* Work instruction: In the records below, how many lines hold the word "Heights"? Give only the number.
----- Task inputs -----
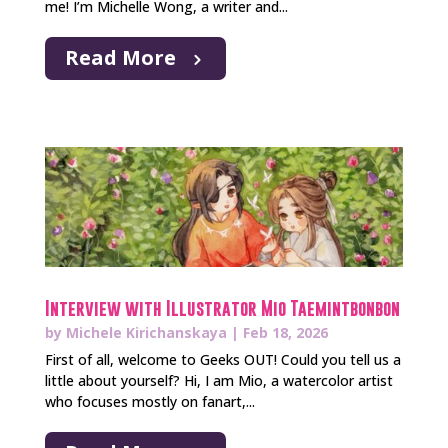
me! I’m Michelle Wong, a writer and...
Read More
Interview with Illustrator Mio Taemintbonbon
by
Michele Kirichanskaya
|
Feb 18, 2026
First of all, welcome to Geeks OUT! Could you tell us a
little about yourself? Hi, I am Mio, a watercolor artist
who focuses mostly on fanart,...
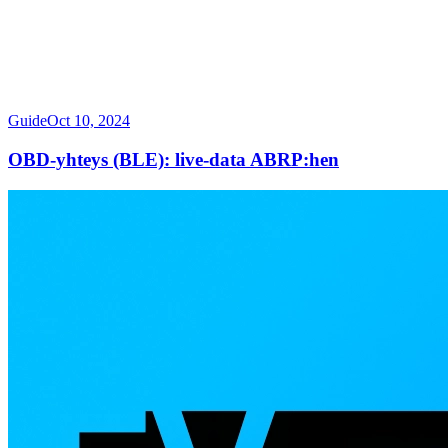
Guide
Oct 10, 2024
OBD-yhteys (BLE): live-data ABRP:hen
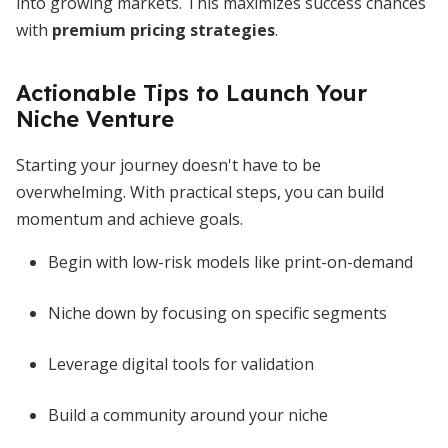
into growing markets. This maximizes success chances
with
premium pricing strategies
.
Actionable Tips to Launch Your
Niche Venture
Starting your journey doesn't have to be
overwhelming. With practical steps, you can build
momentum and achieve goals.
Begin with low-risk models like print-on-demand
Niche down by focusing on specific segments
Leverage digital tools for validation
Build a community around your niche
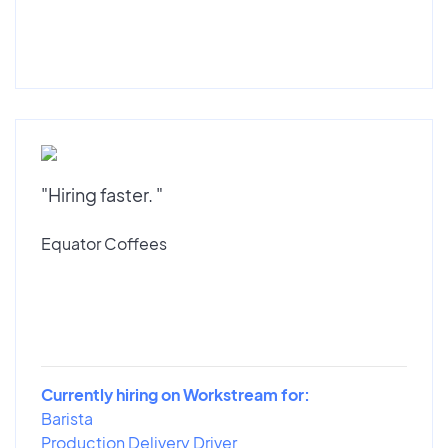
"Hiring faster. "
Equator Coffees
Currently hiring on Workstream for:
Barista
Production Delivery Driver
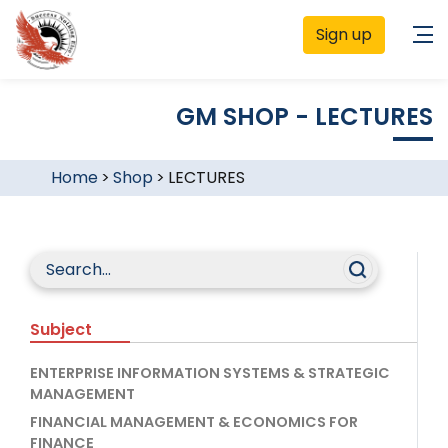
Sign up
GM SHOP - LECTURES
Home
>
Shop
>
LECTURES
Subject
ENTERPRISE INFORMATION SYSTEMS & STRATEGIC
MANAGEMENT
FINANCIAL MANAGEMENT & ECONOMICS FOR
FINANCE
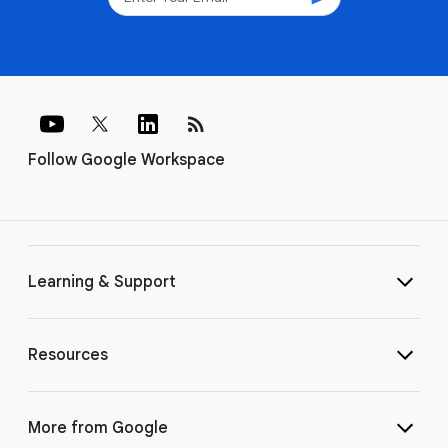
rss_feed
Follow Google Workspace
Learning & Support
Resources
More from Google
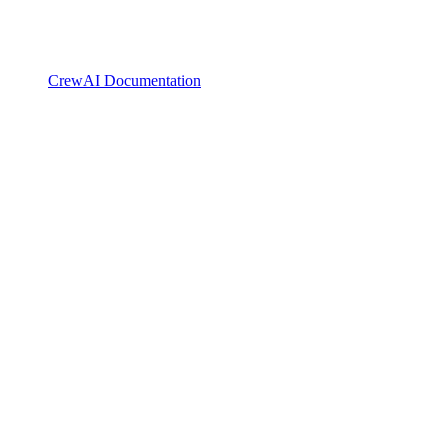
CrewAI Documentation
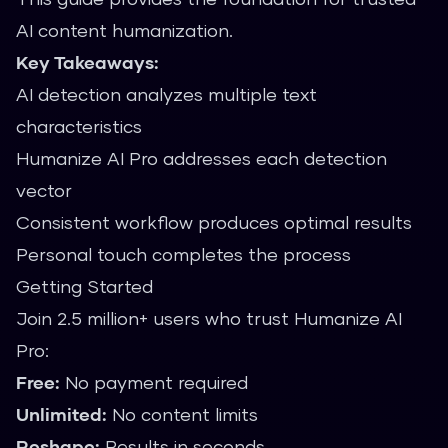
AI content humanization.
Key Takeaways:
AI detection analyzes multiple text
characteristics
Humanize AI Pro addresses each detection
vector
Consistent workflow produces optimal results
Personal touch completes the process
Getting Started
Join 2.5 million+ users who trust Humanize AI
Pro:
Free:
No payment required
Unlimited:
No content limits
Reshape:
Results in seconds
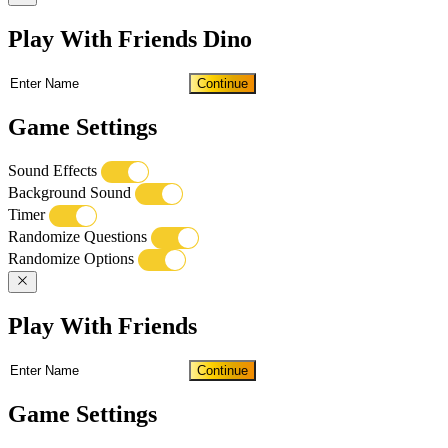
Play With Friends Dino
Continue
Game Settings
Sound Effects
Background Sound
Timer
Randomize Questions
Randomize Options
Play With Friends
Continue
Game Settings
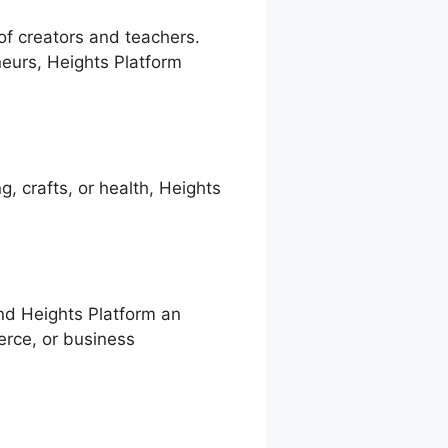
 of creators and teachers.
eurs, Heights Platform
g, crafts, or health, Heights
ind Heights Platform an
merce, or business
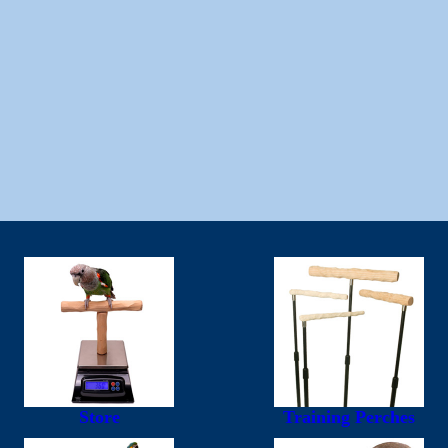
Store
Training Perches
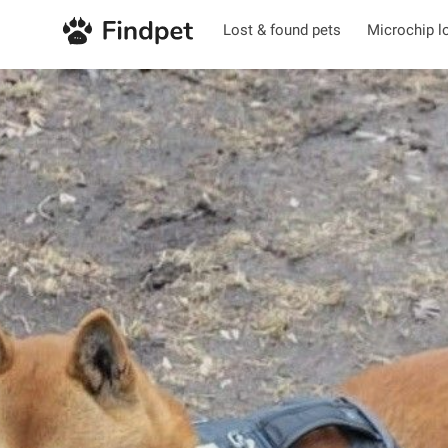
Lost & found pets
Microchip l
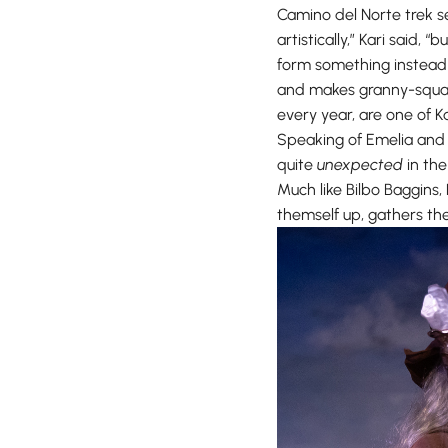
Camino del Norte trek s
artistically,” Kari said,
form something instead o
and makes granny-square
every year, are one of Ka
Speaking of Emelia and 
quite
unexpected
in the
Much like Bilbo Baggins,
themself up, gathers the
-----
* Finished exercise: 3